“He who was seated on the throne said, “I am making everything new!” …” Revelation 21:5(a)
“At that time his voice shook the earth, but now he has promised, “Once more I will shake not only the earth but also the heavens. The words “one more” indicate the removing of what can be shaken- that is, created things-so that what cannot be shaken may remain.” Hebrews 12:26-27
We are having a new roof installed as I write this. All my senses are stretched by the sounds of the booms, crashes, pounds, creaks, crunches thundering overhead. Sometimes it feels as if the whole house is shaking under the weight of this new construction taking place and I can literally feel from the inside the violent yanking away of the old covering to make room for the new.
As I sit here with my senses stretched to the hilt, I am struck with a sudden awareness of my own shaking that has been occurring “under the roof” of my soul.
It’s funny how God often uses our outside forces to point to what He is allowing to happen inside of us.
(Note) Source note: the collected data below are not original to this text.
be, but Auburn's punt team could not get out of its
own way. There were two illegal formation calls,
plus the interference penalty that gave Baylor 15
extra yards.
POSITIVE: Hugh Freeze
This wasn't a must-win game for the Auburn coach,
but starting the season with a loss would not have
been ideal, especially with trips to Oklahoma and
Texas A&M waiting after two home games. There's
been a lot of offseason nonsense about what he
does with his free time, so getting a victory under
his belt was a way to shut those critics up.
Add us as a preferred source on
I have been enduring a shaking lately. On top of that, there is a guilt over not having any recognizable reason to be shaking. I know what shaking is. I have spent most of my life learning to live, move, and breath with the earth shaking and rumbling beneath my feet. For some season, some of us seem to be born radiating seismic waves. We long for steady ground, however, feel most at home within the shaking. Early on, the earthquakes became my lullaby and the hurricanes, my covering. I get nervous when the ground become still beneath my feet. My senses are not trained for peace.
Which brings me back to this morning, and how all these crashes and booms are bringing me back to an awareness of what Jesus is doing in me right now. There comes a time when Jesus shakes us once and for all. It is difficult for those of us who are accustomed to shaking to suddenly become steady on still ground. It’s almost as if we want to make that ground shake in order to make it home. But we cannot.
Peace doesn’t shake.
It stands while all the earth is shaking.
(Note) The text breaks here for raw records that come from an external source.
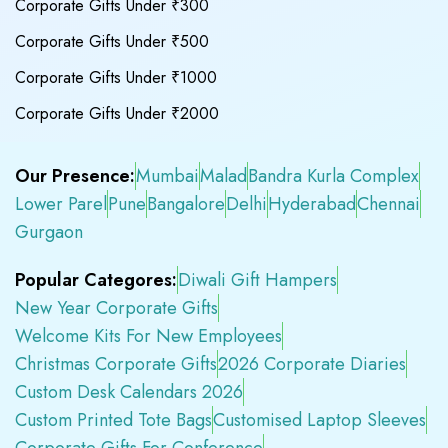
Corporate Gifts Under ₹300
Corporate Gifts Under ₹500
Corporate Gifts Under ₹1000
Corporate Gifts Under ₹2000
Our Presence:
Mumbai
Malad
Bandra Kurla Complex
Lower Parel
Pune
Bangalore
Delhi
Hyderabad
Chennai
Gurgaon
Popular Categores:
Diwali Gift Hampers
New Year Corporate Gifts
Welcome Kits For New Employees
Christmas Corporate Gifts
2026 Corporate Diaries
Custom Desk Calendars 2026
Custom Printed Tote Bags
Customised Laptop Sleeves
Corporate Gifts For Conference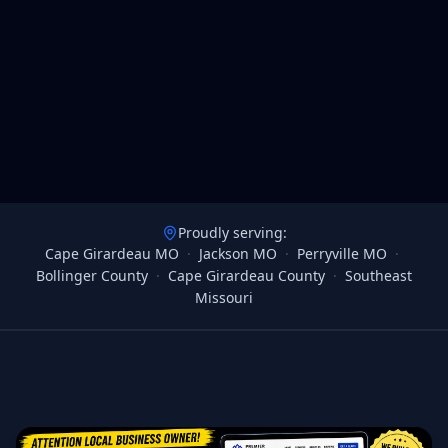
Proudly serving:
Cape Girardeau MO
·
Jackson MO
·
Perryville MO
·
Bollinger County
·
Cape Girardeau County
·
Southeast
Missouri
Like an aged Oak Tree that bends and sways with the storms, and with it’s waves, there is even a grace to how it moves through the constant shifting that knocks the rest of us off our feet. And yet, when it’s all over, we look to that Oak, still standing, looking even brighter, cleaner, and more majestic than ever.
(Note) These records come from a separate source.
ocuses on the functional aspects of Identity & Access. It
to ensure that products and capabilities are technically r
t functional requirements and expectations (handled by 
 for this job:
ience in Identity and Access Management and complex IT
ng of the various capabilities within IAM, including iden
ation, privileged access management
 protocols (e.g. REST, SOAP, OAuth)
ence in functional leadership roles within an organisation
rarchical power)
That Oak stands through the shaking. It does not succumb to it.
That is peace.
At some point Jesus turns to each one of us and says, “time to make all things new!”
And what we thought was going to be soft wisp of sudden delight instead becomes a strong storm of terror beneath our feet.
And the Jesus we thought was a gentle, soft, lover of children and lambs suddenly becomes our raging, strong, powerful Prince of Peace. Jesus, alone, holds the recipe for each of our shaking. “He reveals deep and hidden things; he knows what lies in darkness, and the light dwells in him.” Daniel 2:22.
The shaking comes so the covering can come.
And suddenly. Before our very eyes we will look and, “Behold, He has made all things new, even me!”
We all feel it, it terrifies us all.
Yet, often what we perceive as a yanking away of all that is familiar is actually preparing for us the covering that makes all brand new.
Are you going through a shaking?
Perhaps, like my roof, Jesus, may be ripping off the old covering to make room for the new.
Thank you Rhonda for sharing. It is a timely word.
Thank-you, sorry it has taken so long to respond my beautiful sister.
Oh, when I read that 2nd verse I realized I had never seen it the way it came across… and your commentary is so on point I was exclaiming in my heart yes! This is truth to what it feels like! And what it feels like when He provides that peace is the shaking is unmatchable! Thank you for this speaking to my heart!!!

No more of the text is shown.